@choster rightly says that "the purpose of the headline is to attract readers and encourage them to read the article itself".
Even in pre-clickbait days, the purpose of a headline was primarily to entice people to read the story. Headlines are written in headlinese (and British headlinese is sometimes different in style from American, so the views of native BrE speakers are possibly more valuable here).
Features of headlinese vary but can include noun piles, omission of determiners, omission of auxiliaries, and other slightly unnatural wordings.
In headlinese, the simple present tends to stand in for the present perfect. So "France declares war" would mean "France has declared war"; "Trump announces new executive order" would mean "Trump has announced a new executive order".
Hence, "12-year-old boy who transitioned to female changes his mind just two years later" can be interpreted as "A 12-year-old boy who had transitioned to female has changed his mind just two years later". This doesn't seem to solve the problem of ambiguity, though. If anything, the literal interpretation would seem to be that he is 12 now.

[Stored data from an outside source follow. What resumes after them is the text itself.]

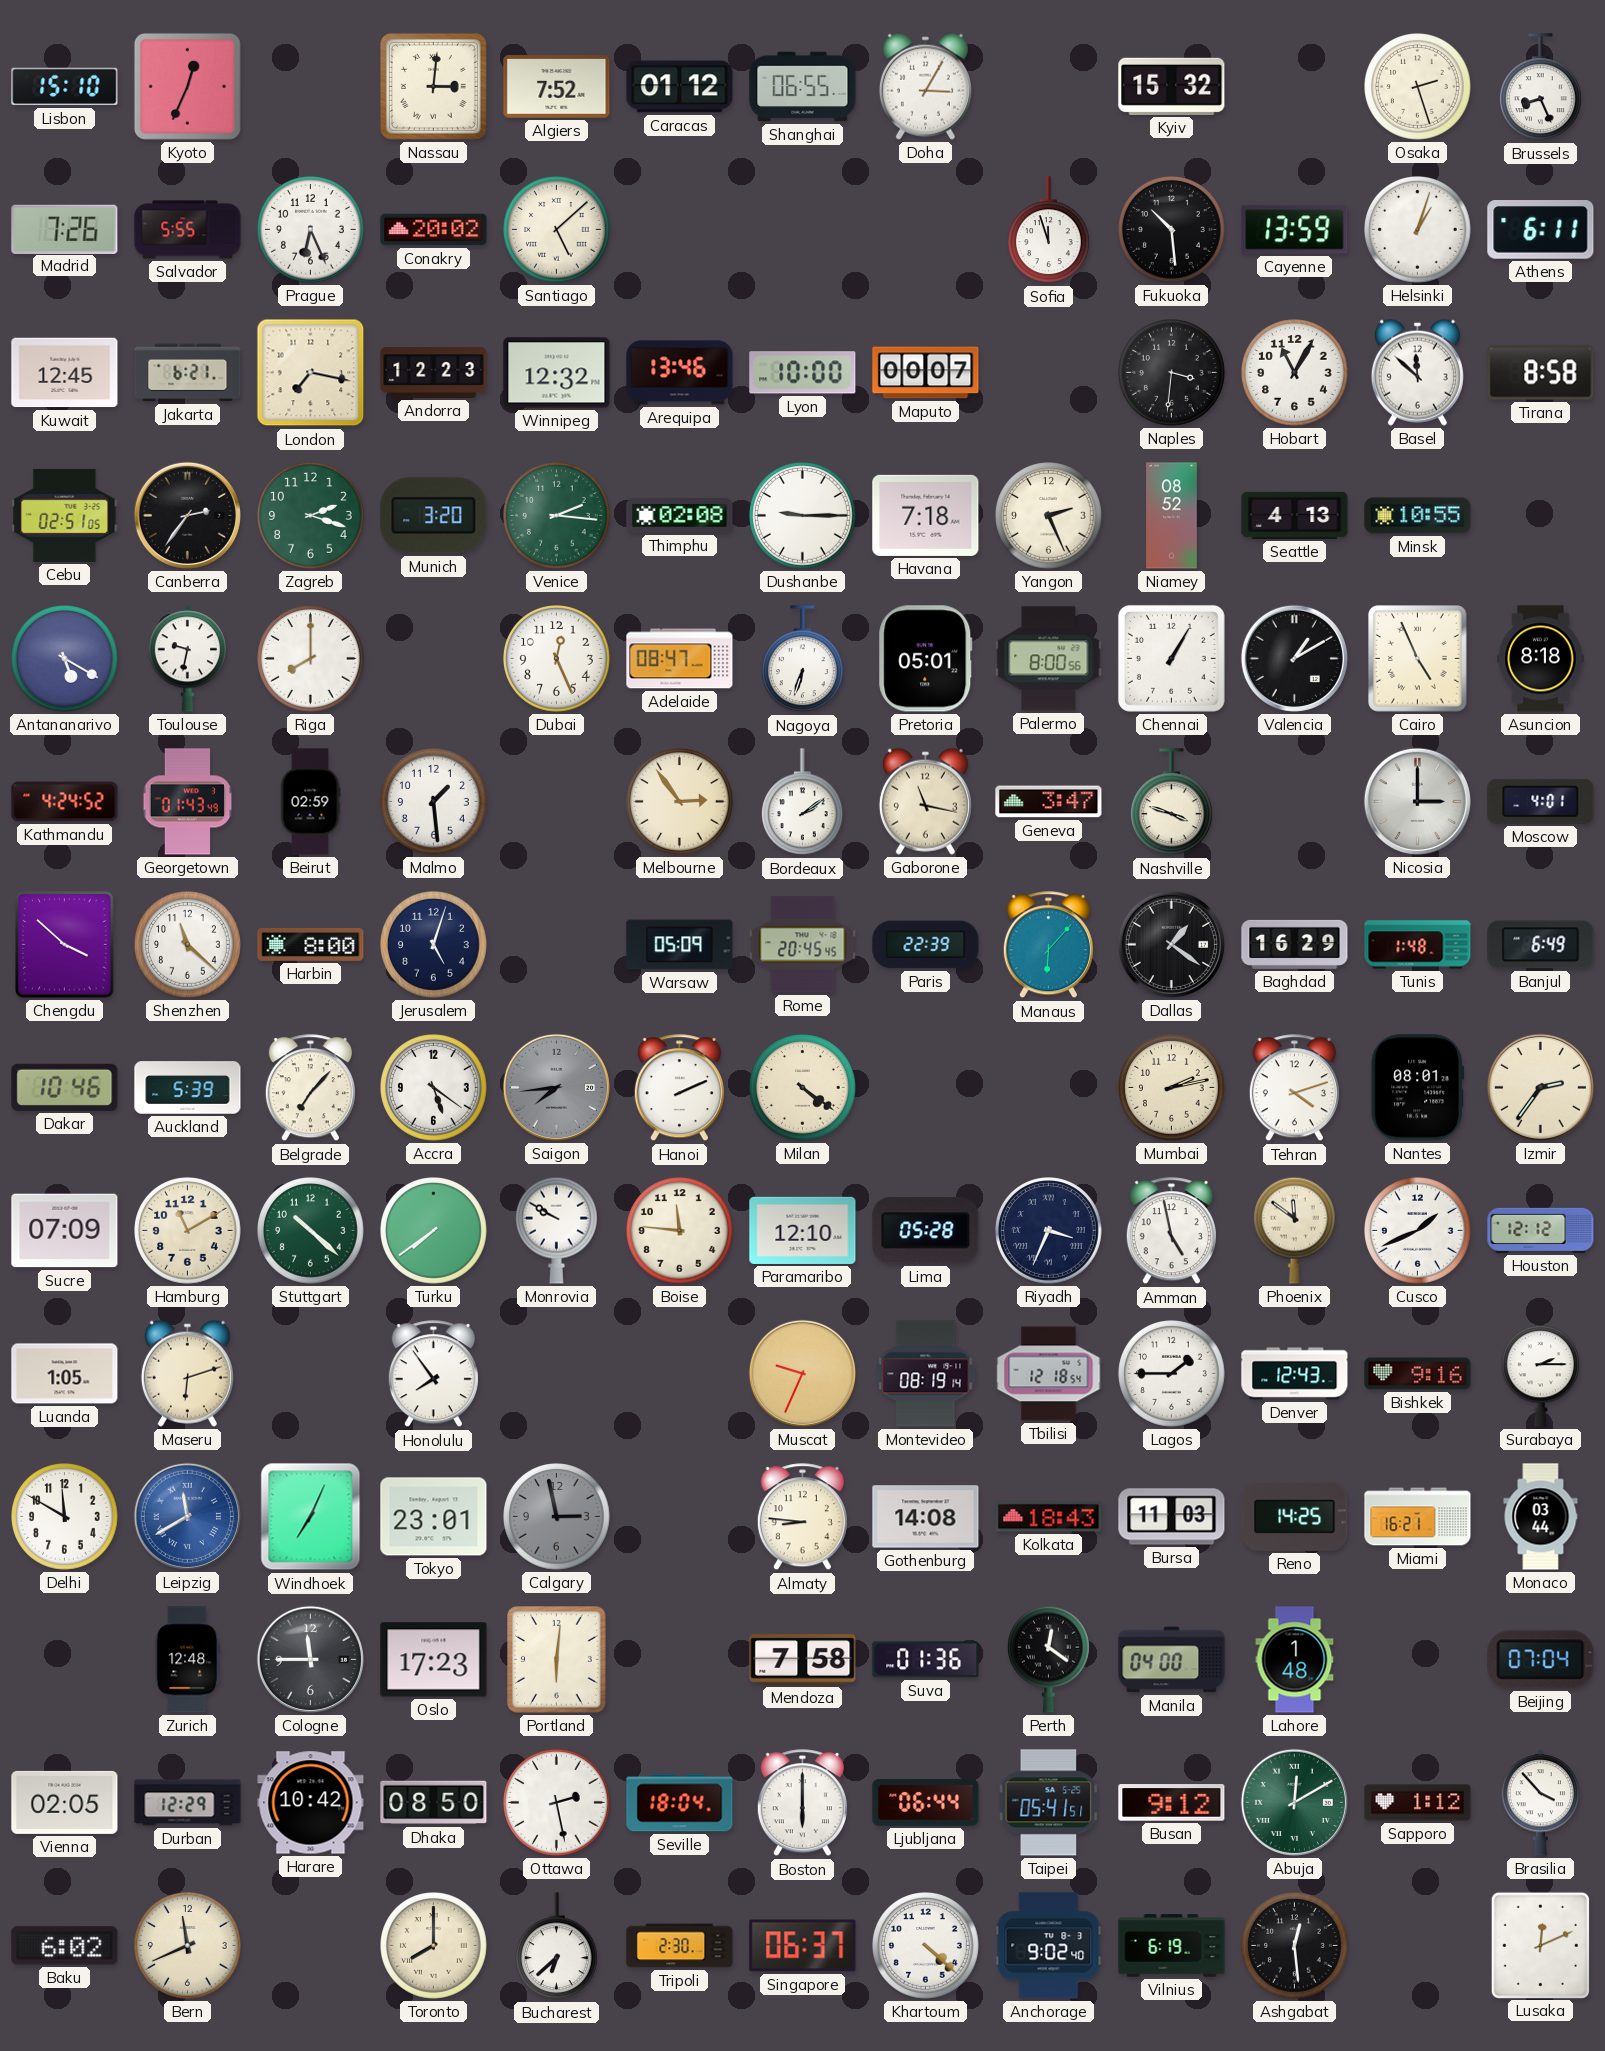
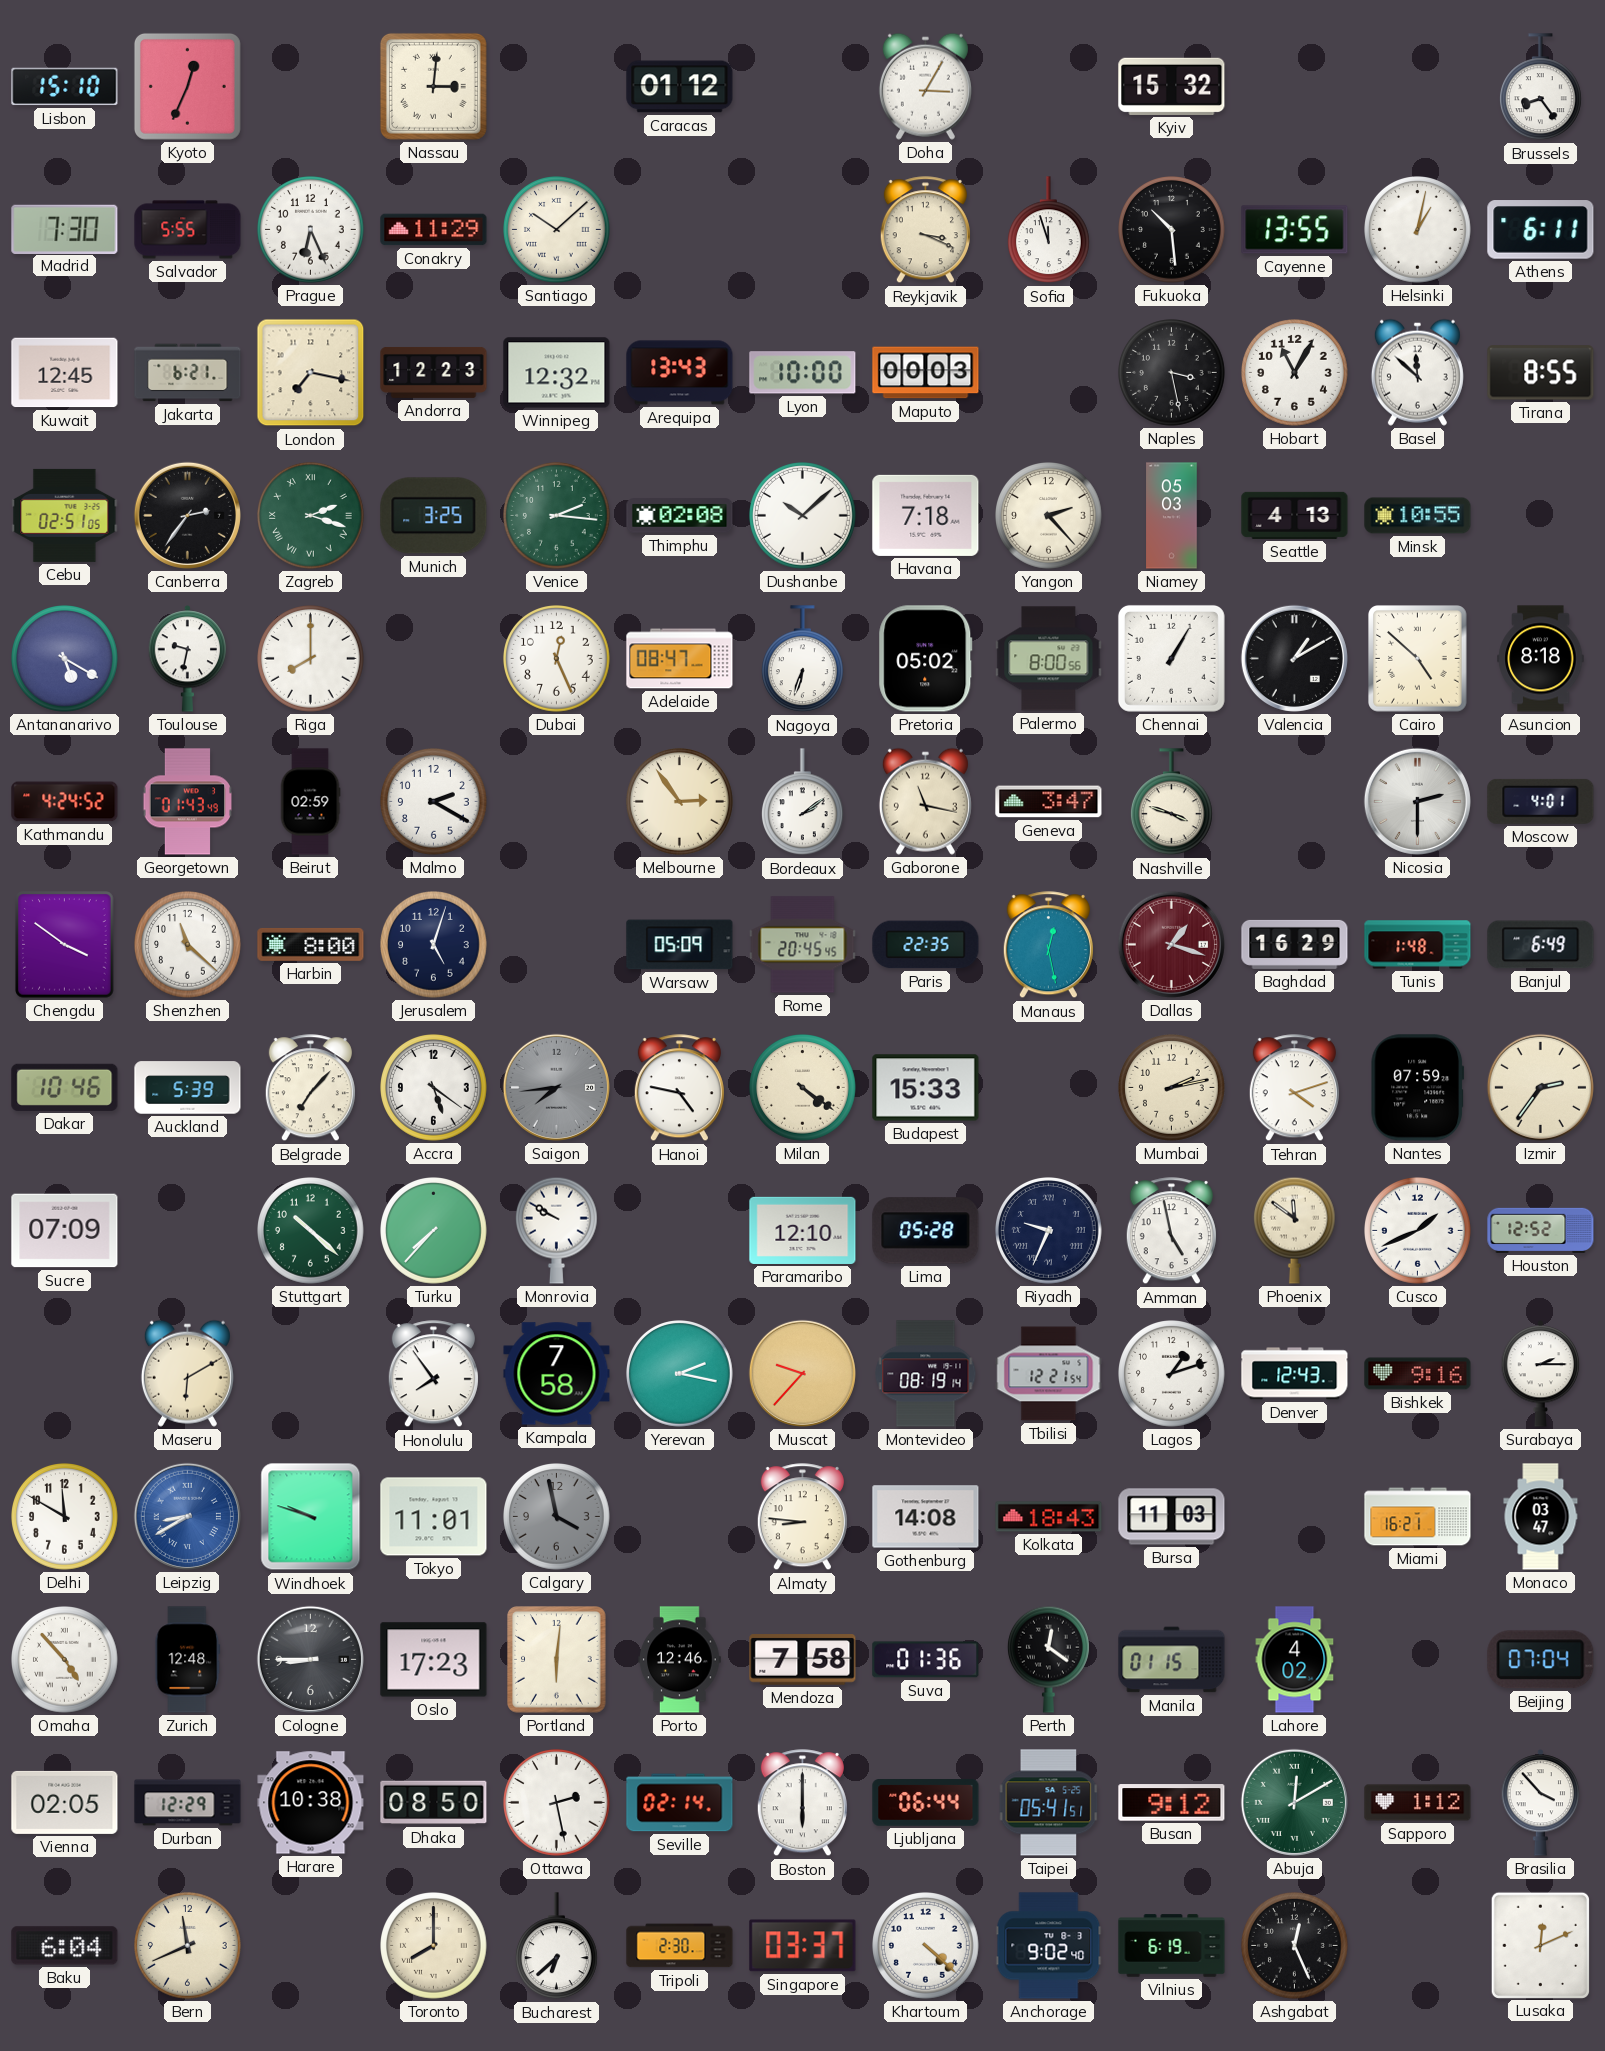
Algiers: 7:52 -> none
Shanghai: 06:55 -> none
Osaka: 2:27 -> none
Brussels: 8:26 -> 8:24
Madrid: 7:26 -> 7:30
Conakry: 20:02 -> 11:29
Santiago: 5:08 -> 10:08
Reykjavik: none -> 3:19
Cayenne: 13:59 -> 13:55
Helsinki: 1:03 -> 1:02
Arequipa: 13:46 -> 13:43
Maputo: 00:07 -> 00:03
Naples: 3:31 -> 3:28
Tirana: 8:58 -> 8:55
Zagreb numerals: Arabic -> Roman
Munich: 3:20 -> 3:25
Dushanbe: 9:15 -> 10:08
Yangon: 2:26 -> 2:23
Niamey: 08:52 -> 05:03
Pretoria: 05:01 -> 05:02
Cairo: 4:56 -> 4:52
Malmo: 1:29 -> 2:20
Nicosia: 3:00 -> 2:30
Chengdu: 3:52 -> 3:51
Paris: 22:39 -> 22:35
Manaus: 6:07 -> 12:28
Dallas: 1:21 -> 1:18
Dallas dial: black -> burgundy
Hanoi: 2:11 -> 4:47
Budapest: none -> 15:33
Nantes: 08:01 -> 07:59
Hamburg: 11:10 -> none
Turku: 7:39 -> 7:37
Boise: 11:46 -> none
Riyadh: 3:34 -> 9:34
Houston: 12:12 -> 12:52
Luanda: 1:05 -> none
Maseru: 6:12 -> 6:10
Kampala: none -> 7:58
Yerevan: none -> 2:17
Muscat: 9:34 -> 9:37
Tbilisi: 12:18 -> 12:21
Lagos: 1:45 -> 1:12
Leipzig: 11:40 -> 8:40
Windhoek: 7:04 -> 9:48
Tokyo: 23:01 -> 11:01
Calgary: 2:58 -> 3:58
Reno: 14:25 -> none
Monaco: 03:44 -> 03:47
Omaha: none -> 4:53
Cologne: 11:45 -> 8:45
Porto: none -> 12:46
Manila: 04:00 -> 01:15
Lahore: 1:48 -> 4:02
Harare: 10:42 -> 10:38
Seville: 18:04 -> 02:14
Baku: 6:02 -> 6:04
Singapore: 06:37 -> 03:37
Ashgabat: 12:29 -> 12:26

For what it's worth, my assumption was that the boy was 12 when he transitioned - and this turned out to be correct. I agree with you that it seems ambiguous, but I can't say for sure whether I would have thought about the ambiguity if I had seen the headline in the wild, rather than being preconditioned by your post to see ambiguity there. If other native-speaker readers had the same interpretation as me, the question arises as to whether that's based on our parsing of the headline or whether it is just a pragmatic assumption that transitioning at the age of 10 is relatively rare and therefore less likely.